YOUR TASK: Below are the records; extract from them the line containing "Snow White Pie Funny 80s" to the line containing "Israel to mark the centenary of the New", both lines included, exactly and with no pictures.

= = =

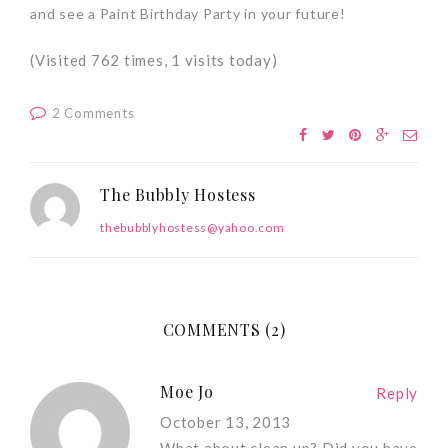
and see a Paint Birthday Party in your future!
(Visited 762 times, 1 visits today)
2 Comments
The Bubbly Hostess
thebubblyhostess@yahoo.com
COMMENTS (2)
Moe Jo
Reply
October 13, 2013
What about clean up? Did you have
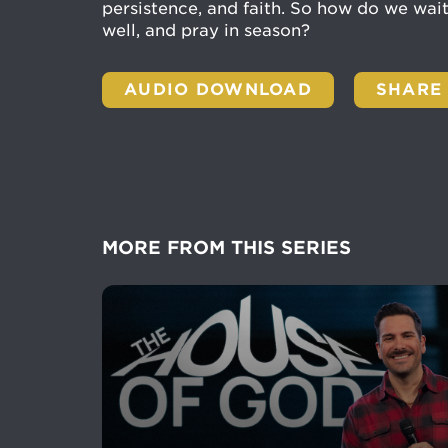
persistence, and faith. So how do we wai
well, and pray in season?
AUDIO DOWNLOAD
SHARE
MORE FROM THIS SERIES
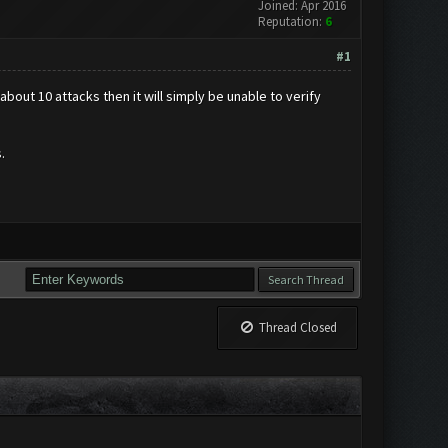
Joined: Apr 2016
Reputation:
6
#1
bout 10 attacks then it will simply be unable to verify
.
Thread Closed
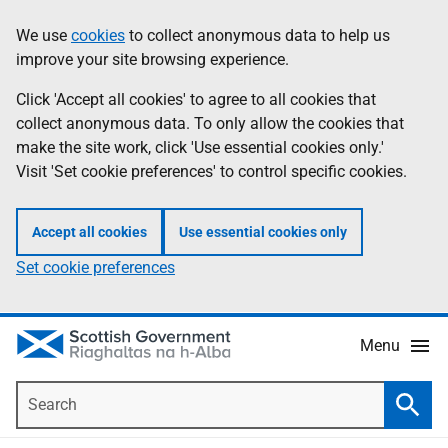
Skip
Accessibility
We use
cookies
to collect anonymous data to help us
Information
to
help
improve your site browsing experience.
main
content
Click 'Accept all cookies' to agree to all cookies that
collect anonymous data. To only allow the cookies that
make the site work, click 'Use essential cookies only.'
Visit 'Set cookie preferences' to control specific cookies.
Accept all cookies
Use essential cookies only
Set cookie preferences
Menu
Search
Searc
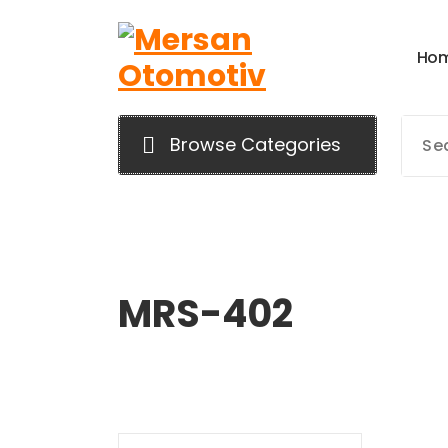
H
o
Mersan Otomotiv
Browse Categories
MRS-402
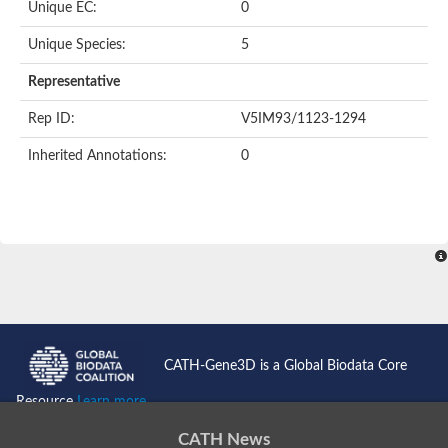
Unique EC:
0
Unique Species:
5
Representative
Rep ID:
V5IM93/1123-1294
Inherited Annotations:
0
CATH-Gene3D is a Global Biodata Core
Resource
Learn more...
CATH News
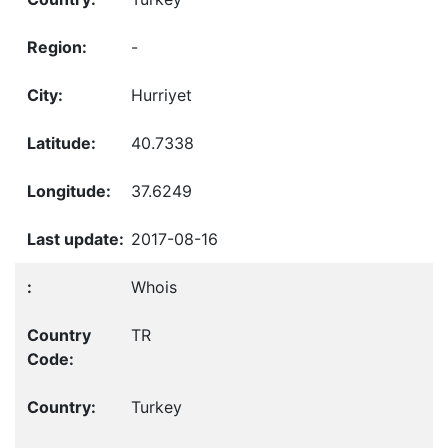
-
Hurriyet
40.7338
37.6249
2017-08-16
Whois
TR
Turkey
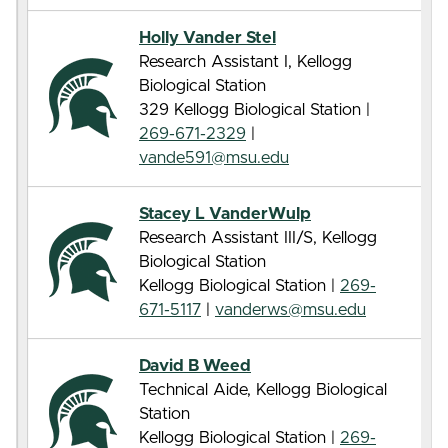
Holly Vander Stel
Research Assistant I, Kellogg
Biological Station
329 Kellogg Biological Station |
269-671-2329
|
vande591@msu.edu
Stacey L VanderWulp
Research Assistant III/S, Kellogg
Biological Station
Kellogg Biological Station |
269-
671-5117
|
vanderws@msu.edu
David B Weed
Technical Aide, Kellogg Biological
Station
Kellogg Biological Station |
269-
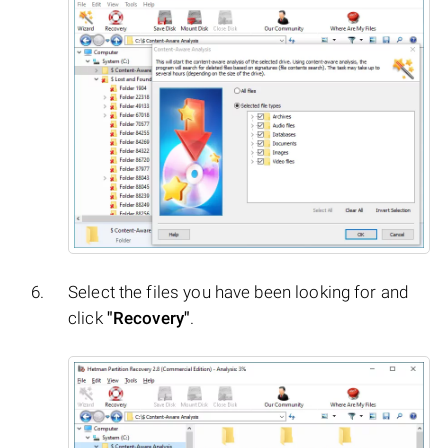
Select the files you have been looking for and
click
"Recovery"
.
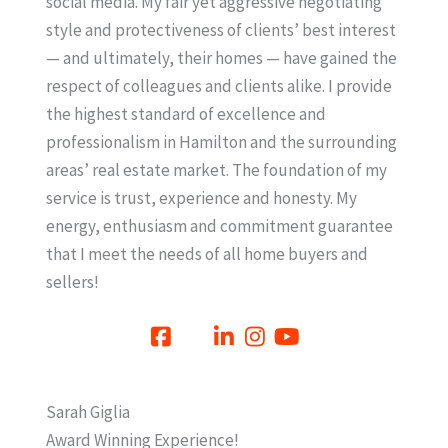
social media. My fair yet aggressive negotiating
style and protectiveness of clients’ best interest
— and ultimately, their homes — have gained the
respect of colleagues and clients alike. I provide
the highest standard of excellence and
professionalism in Hamilton and the surrounding
areas’ real estate market. The foundation of my
service is trust, experience and honesty. My
energy, enthusiasm and commitment guarantee
that I meet the needs of all home buyers and
sellers!
Sarah Giglia
Award Winning Experience!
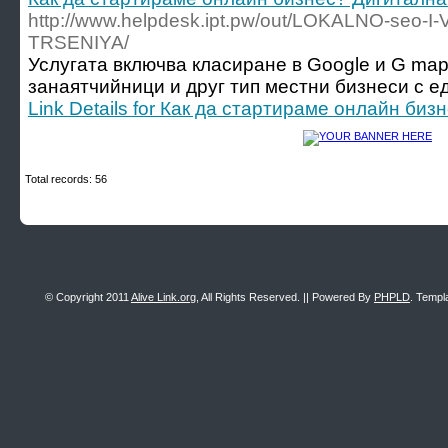
http://www.helpdesk.ipt.pw/out/LOKALNO-seo-I
TRSENIYA/
Услугата включва класиране в Google и G map
занаятчийници и друг тип местни бизнеси с ед
Link Details for Как да стартираме онлайн би
Total records: 56
© Copyright 2011
Alive Link.org
, All Rights Reserved. || Powered By
PHPLD
. Templ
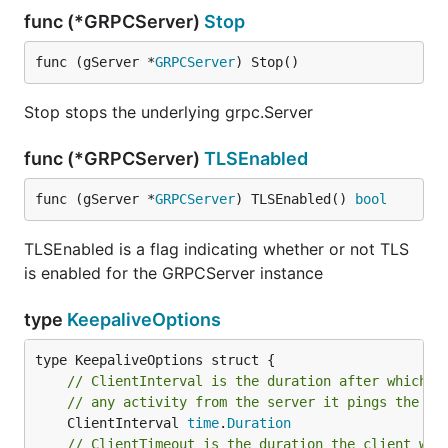
func (*GRPCServer)
Stop
func (gServer *
GRPCServer
) Stop()
Stop stops the underlying grpc.Server
func (*GRPCServer)
TLSEnabled
func (gServer *
GRPCServer
) TLSEnabled() 
bool
TLSEnabled is a flag indicating whether or not TLS
is enabled for the GRPCServer instance
type
KeepaliveOptions
// ClientInterval is the duration after which i
// any activity from the server it pings the se
	ClientInterval 
time
.
Duration
// ClientTimeout is the duration the client wai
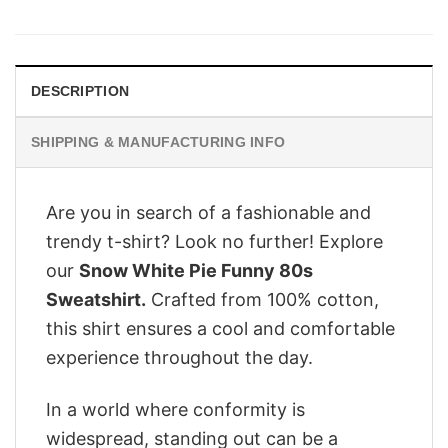
was:
is:
$29.95.
$24.95.
DESCRIPTION
SHIPPING & MANUFACTURING INFO
Are you in search of a fashionable and
trendy t-shirt? Look no further! Explore
our
Snow White Pie Funny 80s
Sweatshirt.
Crafted from 100% cotton,
this shirt ensures a cool and comfortable
experience throughout the day.
In a world where conformity is
widespread, standing out can be a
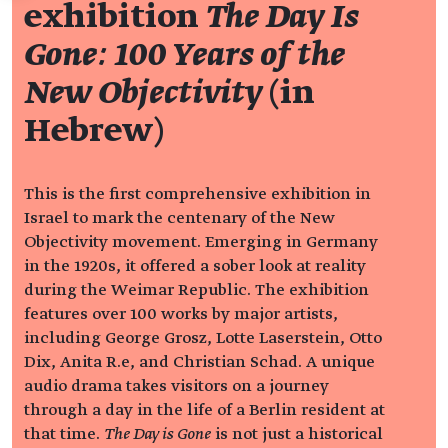
exhibition
The Day Is
Gone: 100 Years of the
New Objectivity
(in
Hebrew)
This is the first comprehensive exhibition in
Israel to mark the centenary of the New
Objectivity movement. Emerging in Germany
in the 1920s, it offered a sober look at reality
during the Weimar Republic. The exhibition
features over 100 works by major artists,
including George Grosz, Lotte Laserstein, Otto
Dix, Anita R.e, and Christian Schad. A unique
audio drama takes visitors on a journey
through a day in the life of a Berlin resident at
that time.
The Day is Gone
is not just a historical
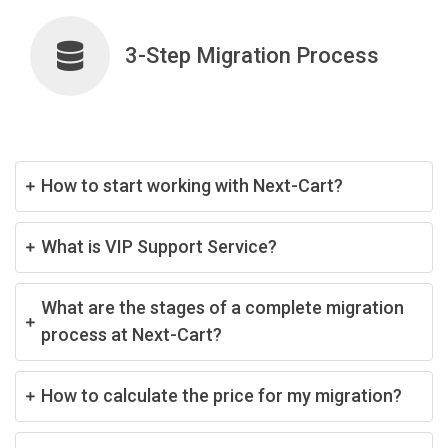
3-Step Migration Process
How to start working with Next-Cart?
What is VIP Support Service?
What are the stages of a complete migration
process at Next-Cart?
How to calculate the price for my migration?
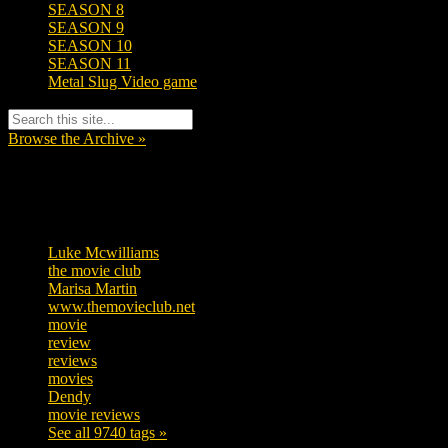
SEASON 8
SEASON 9
SEASON 10
SEASON 11
Metal Slug Video game
Browse the Archive »
Tags
Luke Mcwilliams
455
the movie club
362
Marisa Martin
304
www.themovieclub.net
280
movie
222
review
208
reviews
197
movies
179
Dendy
142
movie reviews
120
See all 9740 tags »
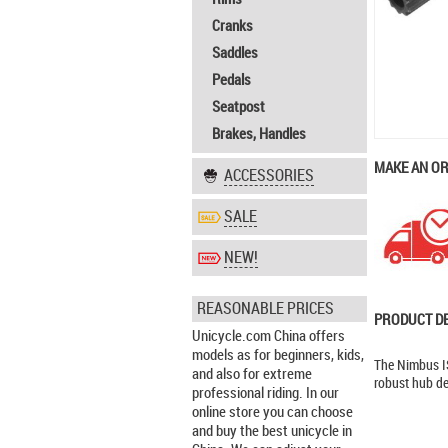
Cranks
Saddles
Pedals
Seatpost
Brakes, Handles
MAKE AN O
ACCESSORIES
SALE
NEW!
REASONABLE PRICES
PRODUCT D
Unicycle.com China offers
models as for beginners, kids,
The Nimbus IS
and also for extreme
robust hub de
professional riding. In our
online store you can choose
and buy the best unicycle in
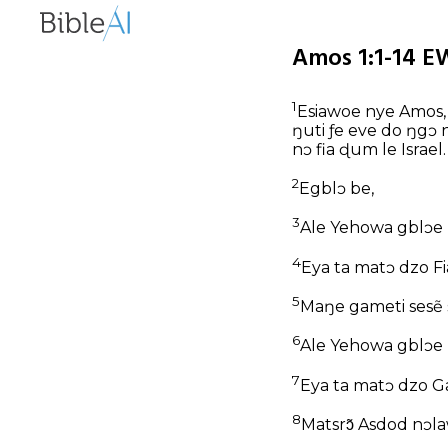
Amos 1:1-14 E
1
Esiawoe nye Amos, 
ŋuti ƒe eve do ŋgɔ 
nɔ fia ɖum le Israel.
2
Egblɔ be,
3
Ale Yehowa gblɔe n
4
Eya ta matɔ dzo Fia
5
Maŋe gameti sesẽ
6
Ale Yehowa gblɔe n
7
Eya ta matɔ dzo Ga
8
Matsrɔ̃ Asdod nɔl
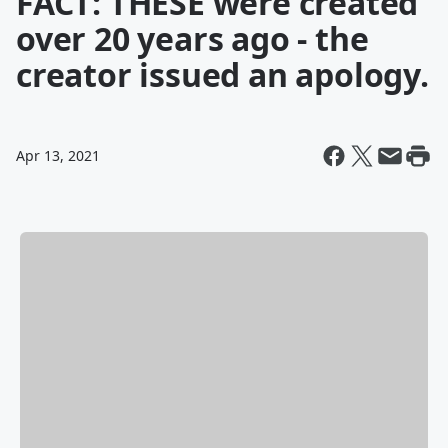
FACT: THESE were created
over 20 years ago - the
creator issued an apology.
Apr 13, 2021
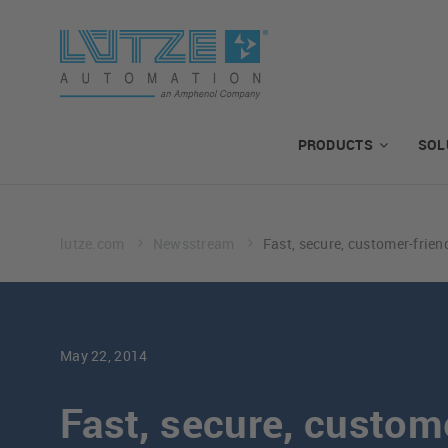
PRODUCTS
SOL
lutze.com
Newsstream
Fast, secure, customer-frien
May 22, 2014
Fast, secure, custom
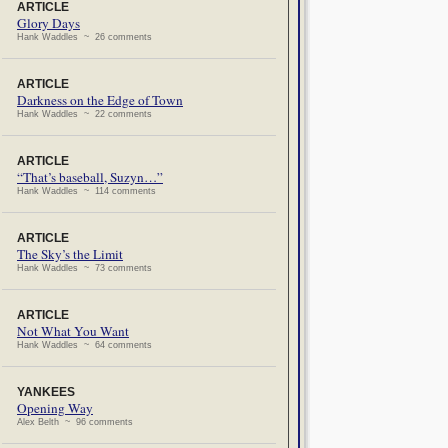
ARTICLE
Glory Days
Hank Waddles ~ 26 comments
ARTICLE
Darkness on the Edge of Town
Hank Waddles ~ 22 comments
ARTICLE
“That’s baseball, Suzyn…”
Hank Waddles ~ 114 comments
ARTICLE
The Sky’s the Limit
Hank Waddles ~ 73 comments
ARTICLE
Not What You Want
Hank Waddles ~ 64 comments
YANKEES
Opening Way
Alex Belth ~ 96 comments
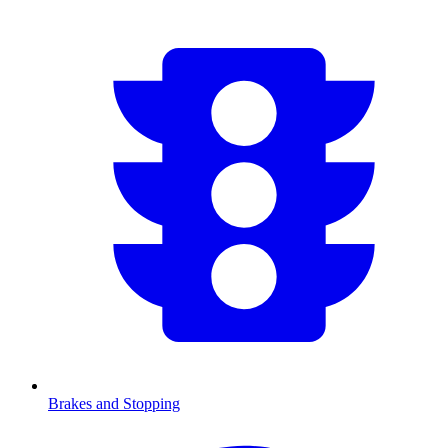
Brakes and Stopping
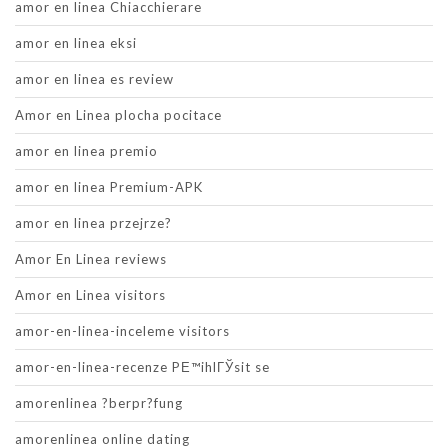
amor en linea Chiacchierare
amor en linea eksi
amor en linea es review
Amor en Linea plocha pocitace
amor en linea premio
amor en linea Premium-APK
amor en linea przejrze?
Amor En Linea reviews
Amor en Linea visitors
amor-en-linea-inceleme visitors
amor-en-linea-recenze PЕ™ihlГЎsit se
amorenlinea ?berpr?fung
amorenlinea online dating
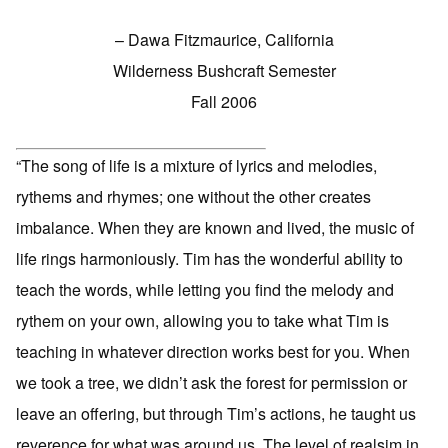
– Dawa Fitzmaurice, California
Wilderness Bushcraft Semester
Fall 2006
“The song of life is a mixture of lyrics and melodies,
rythems and rhymes; one without the other creates
imbalance. When they are known and lived, the music of
life rings harmoniously. Tim has the wonderful ability to
teach the words, while letting you find the melody and
rythem on your own, allowing you to take what Tim is
teaching in whatever direction works best for you. When
we took a tree, we didn’t ask the forest for permission or
leave an offering, but through Tim’s actions, he taught us
reverence for what was around us. The level of realsim in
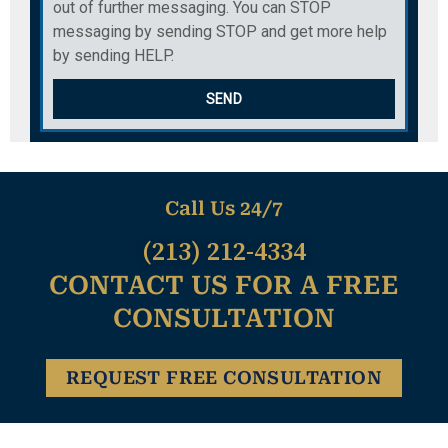
out of further messaging. You can STOP
messaging by sending STOP and get more help
by sending HELP.
SEND
Call Us 24/7
(213) 212-4334
CONTACT US FOR A FREE
CONSULTATION
REQUEST FREE CONSULTATION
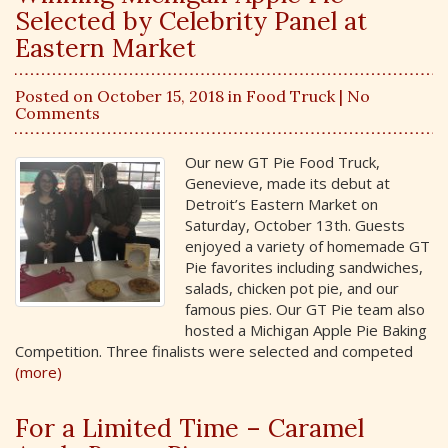
Selected by Celebrity Panel at
Eastern Market
Posted on October 15, 2018 in
Food Truck
| No
Comments
Our new GT Pie Food Truck,
Genevieve, made its debut at
Detroit’s Eastern Market on
Saturday, October 13th. Guests
enjoyed a variety of homemade GT
Pie favorites including sandwiches,
salads, chicken pot pie, and our
famous pies. Our GT Pie team also
hosted a Michigan Apple Pie Baking
Competition. Three finalists were selected and competed
(more)
For a Limited Time – Caramel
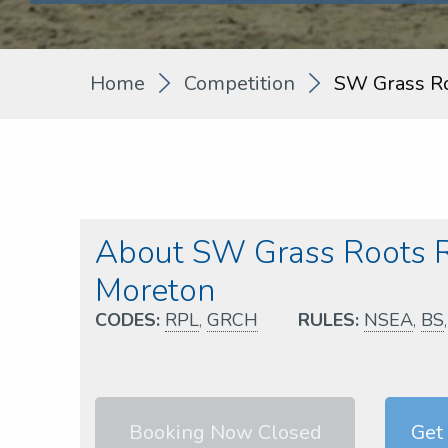
Home
Competition
SW Grass R
About SW Grass Roots 
Moreton
CODES:
RPL
,
GRCH
RULES:
NSEA
,
BS
Booking Now Closed
Get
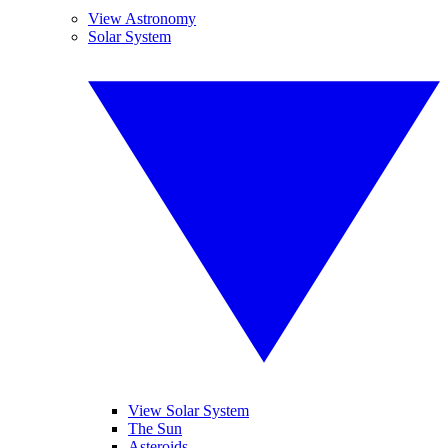
View Astronomy
Solar System
View Solar System
The Sun
Asteroids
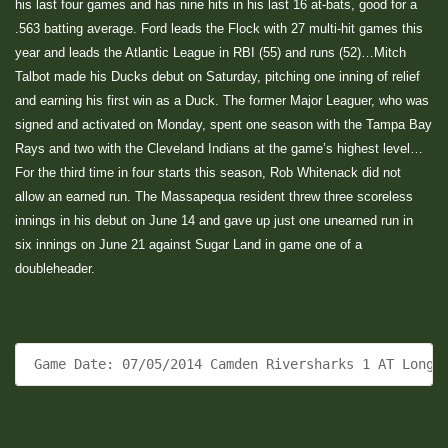
his last four games and has nine hits in his last 16 at-bats, good for a
.563 batting average. Ford leads the Flock with 27 multi-hit games this
year and leads the Atlantic League in RBI (55) and runs (52)…Mitch
Talbot made his Ducks debut on Saturday, pitching one inning of relief
and earning his first win as a Duck. The former Major Leaguer, who was
signed and activated on Monday, spent one season with the Tampa Bay
Rays and two with the Cleveland Indians at the game’s highest level…
For the third time in four starts this season, Rob Whitenack did not
allow an earned run. The Massapequa resident threw three scoreless
innings in his debut on June 14 and gave up just one unearned run in
six innings on June 21 against Sugar Land in game one of a
doubleheader.
 Game Date: 07/05/2014 Camden Riversharks 1 AT Long 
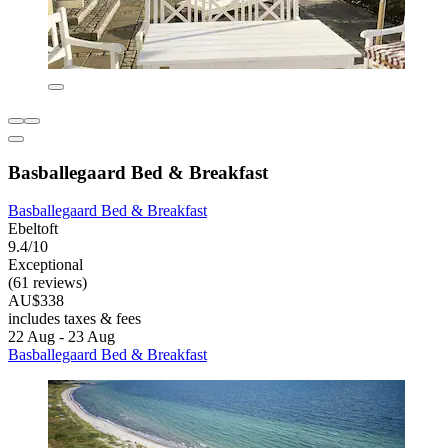
Basballegaard Bed & Breakfast
Basballegaard Bed & Breakfast
Ebeltoft
9.4/10
Exceptional
(61 reviews)
AU$338
includes taxes & fees
22 Aug - 23 Aug
Basballegaard Bed & Breakfast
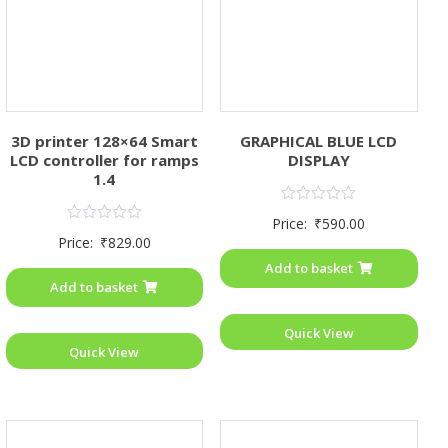
3D printer 128×64 Smart
GRAPHICAL BLUE LCD
LCD controller for ramps
DISPLAY
1.4
Rated
Price:
₹
590.00
0
Rated
Price:
₹
829.00
out
0
of
out
Add to basket
5
of
Add to basket
5
Quick View
Quick View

= = =

EXPECTED ANSWER:
Snow White Pie Funny 80s
Sweatshirt.
Crafted from 100% cotton,
this shirt ensures a cool and comfortable
experience throughout the day.
In a world where conformity is
widespread, standing out can be a
exhibition
The Day Is
Gone: 100 Years of the
New Objectivity
(in
Hebrew)
This is the first comprehensive exhibition in
Israel to mark the centenary of the New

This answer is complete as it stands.